EXERCISE MATERIAL =

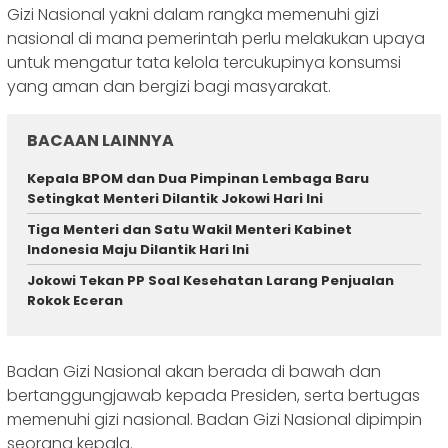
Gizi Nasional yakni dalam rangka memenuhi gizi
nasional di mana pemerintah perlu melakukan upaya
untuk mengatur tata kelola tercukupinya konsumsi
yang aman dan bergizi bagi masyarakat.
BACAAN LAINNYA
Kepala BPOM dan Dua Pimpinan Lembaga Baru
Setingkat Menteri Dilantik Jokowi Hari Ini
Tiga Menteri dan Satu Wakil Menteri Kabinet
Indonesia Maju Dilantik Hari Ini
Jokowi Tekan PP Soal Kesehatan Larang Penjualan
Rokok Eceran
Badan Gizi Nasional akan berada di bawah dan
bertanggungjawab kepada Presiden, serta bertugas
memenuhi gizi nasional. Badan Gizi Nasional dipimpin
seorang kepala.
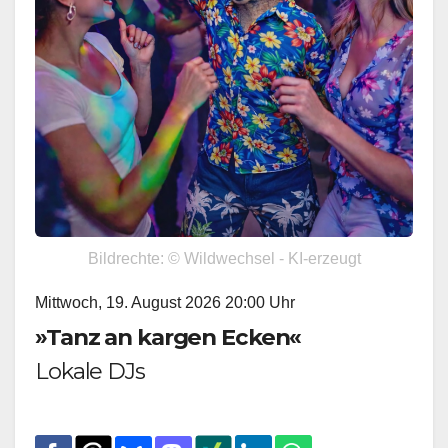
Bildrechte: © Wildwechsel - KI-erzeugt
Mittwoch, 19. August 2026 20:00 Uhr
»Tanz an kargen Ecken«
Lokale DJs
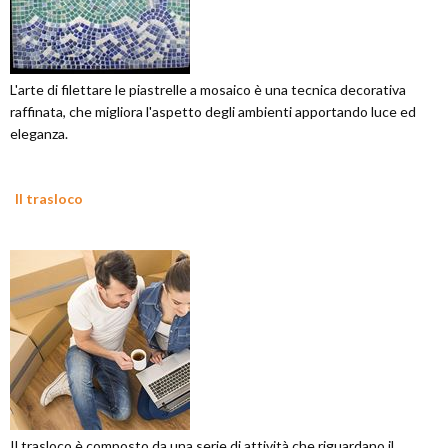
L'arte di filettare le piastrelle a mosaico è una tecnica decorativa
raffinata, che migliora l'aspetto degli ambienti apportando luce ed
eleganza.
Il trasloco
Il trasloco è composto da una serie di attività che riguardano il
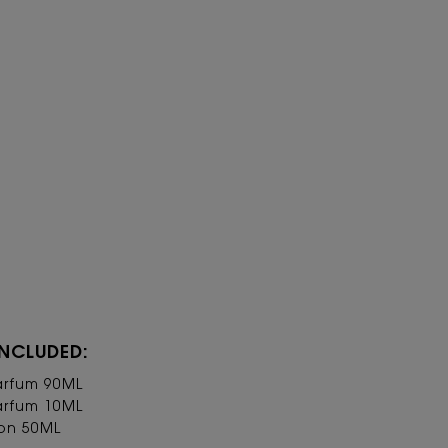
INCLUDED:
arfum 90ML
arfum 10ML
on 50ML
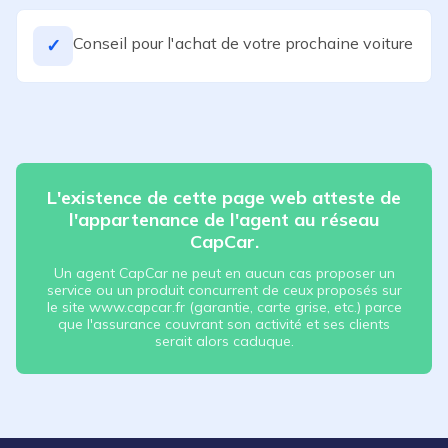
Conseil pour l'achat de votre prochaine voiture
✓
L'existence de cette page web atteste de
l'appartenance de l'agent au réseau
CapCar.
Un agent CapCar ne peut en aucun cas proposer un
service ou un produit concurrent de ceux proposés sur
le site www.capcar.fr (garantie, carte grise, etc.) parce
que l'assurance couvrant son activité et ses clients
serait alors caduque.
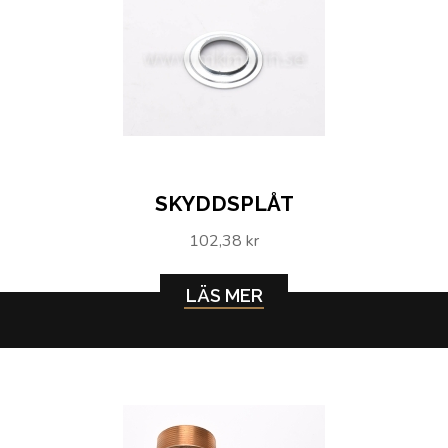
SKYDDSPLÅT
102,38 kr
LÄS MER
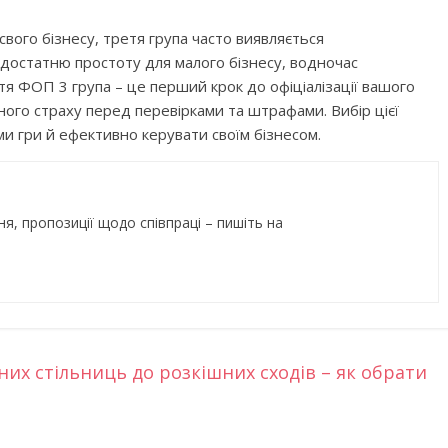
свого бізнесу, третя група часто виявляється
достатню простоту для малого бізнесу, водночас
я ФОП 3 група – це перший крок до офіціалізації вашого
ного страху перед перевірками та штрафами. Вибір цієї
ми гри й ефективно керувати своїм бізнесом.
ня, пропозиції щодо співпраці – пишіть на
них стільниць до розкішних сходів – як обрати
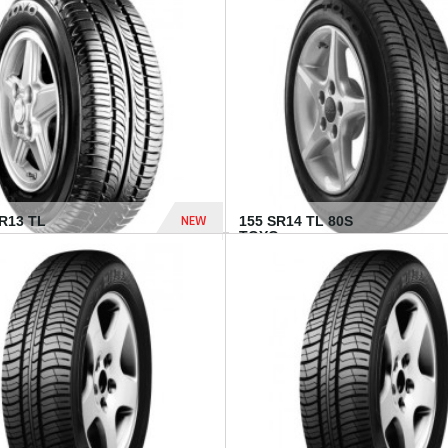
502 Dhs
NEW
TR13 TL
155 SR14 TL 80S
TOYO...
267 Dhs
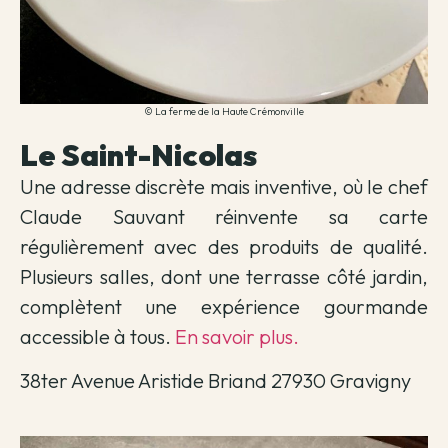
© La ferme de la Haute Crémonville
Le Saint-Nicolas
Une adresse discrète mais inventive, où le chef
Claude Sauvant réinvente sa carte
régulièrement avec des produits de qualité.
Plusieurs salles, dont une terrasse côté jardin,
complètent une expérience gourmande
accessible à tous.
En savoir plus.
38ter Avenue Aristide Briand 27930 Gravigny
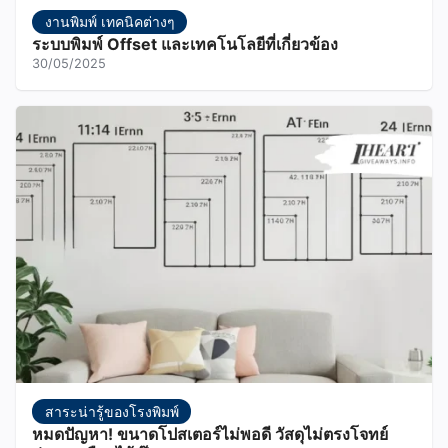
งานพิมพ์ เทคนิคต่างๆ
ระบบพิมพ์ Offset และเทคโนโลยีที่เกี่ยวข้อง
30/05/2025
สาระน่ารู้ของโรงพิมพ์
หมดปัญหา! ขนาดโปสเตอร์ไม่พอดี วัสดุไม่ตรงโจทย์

ASSIGNMENT =
Copy all the lines of data exactly as they appear, dropping any images.

WRITTEN SOLUTION =
Gizi Nasional yakni dalam rangka memenuhi gizi
nasional di mana pemerintah perlu melakukan upaya
untuk mengatur tata kelola tercukupinya konsumsi
yang aman dan bergizi bagi masyarakat.
BACAAN LAINNYA
Kepala BPOM dan Dua Pimpinan Lembaga Baru
Setingkat Menteri Dilantik Jokowi Hari Ini
Tiga Menteri dan Satu Wakil Menteri Kabinet
Indonesia Maju Dilantik Hari Ini
Jokowi Tekan PP Soal Kesehatan Larang Penjualan
Rokok Eceran
Badan Gizi Nasional akan berada di bawah dan
bertanggungjawab kepada Presiden, serta bertugas
memenuhi gizi nasional. Badan Gizi Nasional dipimpin
seorang kepala.
Bildrechte: © Wildwechsel - KI-erzeugt
Mittwoch, 19. August 2026 20:00 Uhr
»Tanz an kargen Ecken«
Lokale DJs
L'arte di filettare le piastrelle a mosaico è una tecnica decorativa
raffinata, che migliora l'aspetto degli ambienti apportando luce ed
eleganza.
Il trasloco
Il trasloco è composto da una serie di attività che riguardano il
INCLUDED:
arfum 90ML
arfum 10ML
on 50ML
Conseil pour l'achat de votre prochaine voiture
✓
L'existence de cette page web atteste de
l'appartenance de l'agent au réseau
CapCar.
Un agent CapCar ne peut en aucun cas proposer un
service ou un produit concurrent de ceux proposés sur
le site www.capcar.fr (garantie, carte grise, etc.) parce
que l'assurance couvrant son activité et ses clients
serait alors caduque.
SKYDDSPLÅT
102,38 kr
LÄS MER
свого бізнесу, третя група часто виявляється
достатню простоту для малого бізнесу, водночас
я ФОП 3 група – це перший крок до офіціалізації вашого
ного страху перед перевірками та штрафами. Вибір цієї
ми гри й ефективно керувати своїм бізнесом.
ня, пропозиції щодо співпраці – пишіть на
них стільниць до розкішних сходів – як обрати
502 Dhs
NEW
TR13 TL
155 SR14 TL 80S
TOYO...
267 Dhs
© La ferme de la Haute Crémonville
Le Saint-Nicolas
Une adresse discrète mais inventive, où le chef
Claude Sauvant réinvente sa carte
régulièrement avec des produits de qualité.
Plusieurs salles, dont une terrasse côté jardin,
complètent une expérience gourmande
accessible à tous.
En savoir plus.
38ter Avenue Aristide Briand 27930 Gravigny
งานพิมพ์ เทคนิคต่างๆ
ระบบพิมพ์ Offset และเทคโนโลยีที่เกี่ยวข้อง
30/05/2025
สาระน่ารู้ของโรงพิมพ์
หมดปัญหา! ขนาดโปสเตอร์ไม่พอดี วัสดุไม่ตรงโจทย์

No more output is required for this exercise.